Our Christmas Eve service was lovely, and the choir sang beautifully. I was so happy that we sang all the old Christmas carols: “O Little Town of Bethlehem,” “Angels From the Realms of Glory,” “Away in a Manger,” “Joy to The World,” “Go Tell It on the Mountain,” “As with Gladness Men of Old,” “Silent Night” and “What Child is This.”
When we got to “Lo! How a Rose E’er Blooming,” my son Steve suggested I might want to “sit this one out.” I had been singing with gusto until we got to this German carol titled “Es Ist Ein Ros’.” I couldn’t quite get the melody, and must have sounded pretty bad. Steve, however, managed it quite well.
Because the church was full we sat in the balcony where several families were seated with their children. One little fellow in a plaid shirt and red vest thoroughly enjoyed all the music. At the end of each Christmas carol he enthusiastically clapped his hands and said “yeah!”
His little cousin seated in the row in front of him quietly entertained himself by playing with his father’s ears. He seemed to favor his Dad’s right ear. His younger brother was hugely interested in his mother’s dangling earrings. It was such fun seeing so many happy children in their Christmas finery as they eagerly anticipated the surprises in store for them that night, or early the next morning.
My best Christmas gift was that all my children and grandchildren attended Christmas services although we were scattered around a bit in churches from South Carolina to California.
Though we normally open our gifts on Christmas Eve, we waited until the 25th so more of the family could get to Holtville. Fortunately, Dave and Mary and their family had a quick trip from Orange County. There were no delays on any of the freeways. Mary said that “everyone who needed to go somewhere was already there.”
The South Carolina family members enjoyed just relaxing after a hectic month. Son-in-law Phil made gingerbread-flavored waffles for breakfast Christmas morning before gifts were opened. Daughter Debbie said they were delicious, but took a lot of effort. Debbie is still wishing for the completion of her partially remodeled kitchen.
We went on many walks and bike rides and played games, mainly CATCH PHRASE. Even though I had not been bike riding for awhile, I rode like the wind! I think it was because my sons gave my 30-year-old bicycle a tune-up. They had the spokes tightened, wheels trued (whatever that means) and added new pedals and handlebar grips. They also added a cute bell with a flower motif.
On one of our bike rides we found a harmless weather instrument known as a “radiosonde,” a balloon-borne instrument used by the National Weather Service to obtain weather data aloft for weather forecasts and research.

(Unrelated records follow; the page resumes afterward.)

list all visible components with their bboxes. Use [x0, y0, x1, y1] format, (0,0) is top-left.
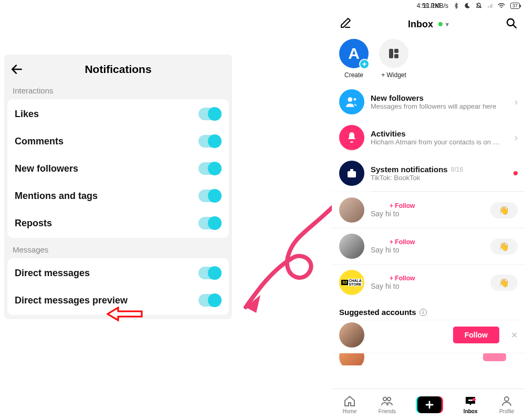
inbox-row-new-followers[interactable]: New followers Messages from followers wi…	[332, 84, 525, 120]
wave-button[interactable]: 👋	[490, 238, 518, 255]
avatar	[339, 322, 364, 348]
widget-label: + Widget	[381, 71, 406, 79]
compose-button[interactable]	[339, 17, 352, 32]
row-title: System notifications	[371, 165, 448, 174]
tab-home[interactable]: Home	[343, 395, 357, 414]
follow-button[interactable]: Follow	[453, 327, 499, 343]
search-button[interactable]	[505, 17, 518, 32]
wave-button[interactable]: 👋	[490, 202, 518, 218]
row-direct-messages[interactable]: Direct messages	[7, 259, 229, 287]
dm-suggestion-row[interactable]: + Follow Say hi to 👋	[332, 228, 525, 264]
status-time: 4:59 PM	[417, 2, 440, 9]
svg-rect-11	[350, 169, 353, 172]
unread-dot-icon	[513, 171, 518, 175]
svg-point-17	[505, 397, 509, 401]
dm-suggestion-row[interactable]: + Follow Say hi to 👋	[332, 192, 525, 228]
svg-point-12	[383, 397, 386, 401]
row-label: Mentions and tags	[15, 191, 98, 202]
row-comments[interactable]: Comments	[7, 128, 229, 155]
row-label: Comments	[15, 136, 64, 147]
toggle-mentions[interactable]	[198, 190, 222, 202]
avatar-self: A +	[339, 39, 369, 68]
suggested-account-row[interactable]: Follow ✕	[332, 320, 525, 353]
page-title: Notifications	[25, 63, 211, 76]
tab-create[interactable]	[417, 396, 442, 413]
toggle-dm-preview[interactable]	[198, 294, 222, 307]
svg-rect-16	[468, 400, 472, 401]
row-label: Likes	[15, 109, 39, 120]
chevron-down-icon: ▾	[446, 21, 449, 28]
tab-profile[interactable]: Profile	[499, 395, 514, 414]
svg-point-8	[348, 97, 352, 102]
svg-point-13	[387, 397, 391, 401]
create-label: Create	[344, 71, 363, 79]
row-label: Reposts	[15, 218, 52, 229]
say-hi-label: Say hi to	[371, 209, 484, 218]
svg-rect-6	[394, 49, 398, 53]
section-header-messages: Messages	[4, 238, 232, 258]
inbox-row-activities[interactable]: Activities Hicham Atmani from your conta…	[332, 120, 525, 155]
online-dot-icon	[438, 22, 443, 26]
svg-point-9	[354, 98, 356, 101]
svg-rect-5	[389, 49, 393, 58]
row-new-followers[interactable]: New followers	[7, 155, 229, 182]
say-hi-label: Say hi to	[371, 282, 484, 290]
arrow-left-icon	[10, 62, 24, 76]
toggle-comments[interactable]	[198, 135, 222, 148]
add-widget-button[interactable]: + Widget	[379, 39, 408, 79]
toggle-likes[interactable]	[198, 108, 222, 120]
follow-tag[interactable]: + Follow	[390, 202, 415, 209]
tab-friends[interactable]: Friends	[379, 395, 396, 414]
follow-tag[interactable]: + Follow	[390, 238, 415, 246]
annotation-arrow-red	[105, 303, 147, 324]
avatar	[339, 234, 364, 259]
inbox-header: Inbox ▾	[332, 9, 525, 35]
svg-line-4	[513, 25, 516, 28]
plus-badge-icon: +	[359, 59, 370, 69]
row-reposts[interactable]: Reposts	[7, 209, 229, 237]
signal-icon: ₊ıl	[487, 3, 492, 9]
suggested-account-row[interactable]	[332, 353, 525, 365]
row-title: New followers	[371, 93, 508, 102]
profile-icon	[500, 395, 513, 407]
plus-icon	[417, 396, 442, 413]
row-mentions[interactable]: Mentions and tags	[7, 182, 229, 209]
status-bar: 4:59 PM 11.1KB/s ₊ıl 37	[332, 0, 525, 9]
inbox-row-system[interactable]: System notifications 8/16 TikTok: BookTo…	[332, 155, 525, 191]
settings-header: Notifications	[4, 55, 232, 79]
toggle-new-followers[interactable]	[198, 162, 222, 175]
inbox-title[interactable]: Inbox ▾	[408, 19, 449, 30]
svg-rect-7	[394, 54, 398, 58]
tab-inbox[interactable]: Inbox	[464, 395, 478, 414]
info-icon[interactable]: i	[419, 309, 427, 316]
inbox-icon	[464, 395, 477, 407]
follow-tag[interactable]: + Follow	[390, 275, 415, 282]
say-hi-label: Say hi to	[371, 246, 484, 254]
dm-suggestion-row[interactable]: 32CHALA STORE + Follow Say hi to 👋	[332, 264, 525, 300]
toggle-reposts[interactable]	[198, 217, 222, 229]
friends-icon	[381, 395, 393, 407]
row-label: New followers	[15, 163, 78, 174]
dismiss-button[interactable]: ✕	[511, 330, 518, 340]
inbox-panel: 4:59 PM 11.1KB/s ₊ıl 37 Inbox ▾ A + Crea	[332, 0, 525, 420]
bluetooth-icon	[454, 3, 459, 9]
home-icon	[343, 395, 356, 407]
chevron-right-icon: ›	[514, 97, 518, 108]
row-date: 8/16	[451, 166, 463, 173]
svg-rect-10	[348, 171, 356, 177]
chevron-right-icon: ›	[514, 132, 518, 143]
wave-button[interactable]: 👋	[490, 275, 518, 291]
avatar	[339, 197, 364, 223]
avatar: 32CHALA STORE	[339, 270, 364, 295]
row-subtitle: TikTok: BookTok	[371, 174, 507, 182]
back-button[interactable]	[8, 61, 25, 78]
create-story-button[interactable]: A + Create	[339, 39, 369, 79]
row-likes[interactable]: Likes	[7, 100, 229, 128]
moon-icon	[464, 3, 470, 9]
notifications-settings-panel: Notifications Interactions Likes Comment…	[4, 55, 232, 319]
bottom-tab-bar: Home Friends Inbox Profile	[332, 388, 525, 420]
svg-marker-1	[108, 308, 142, 320]
toggle-direct-messages[interactable]	[198, 267, 222, 279]
follow-button[interactable]	[483, 353, 506, 361]
activities-icon	[339, 125, 364, 150]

This instrument was released from San Diego on Dec. 4 at 3 p.m. We found it in a field just east of Holt Avenue on Dec. 27, and mailed it back as requested to the National Weather Service in Kansas City, Mo.
As we usually do this time of year we visited family and other loved ones at Evergreen Cemetery, where we ran into friends doing the same thing. The kids always like leaving Swiss honey cookies on the graves. These cookies are longtime family favorites.
We were blessed with lots of delicious food, and beautiful sunsets the whole time the family was together. Daughter Gina was determined we would fix pasties, English meat and potato pies, for dinner one night. I was assigned to make the dough, Gina was in charge of cutting up the meat and potatoes, and Steve and Tony helped with putting them together.
Apparently my well-meaning suggestions were not appreciated. The kids invited me to go relax, and read the newspaper in another room. The pasties turned out perfectly without my help.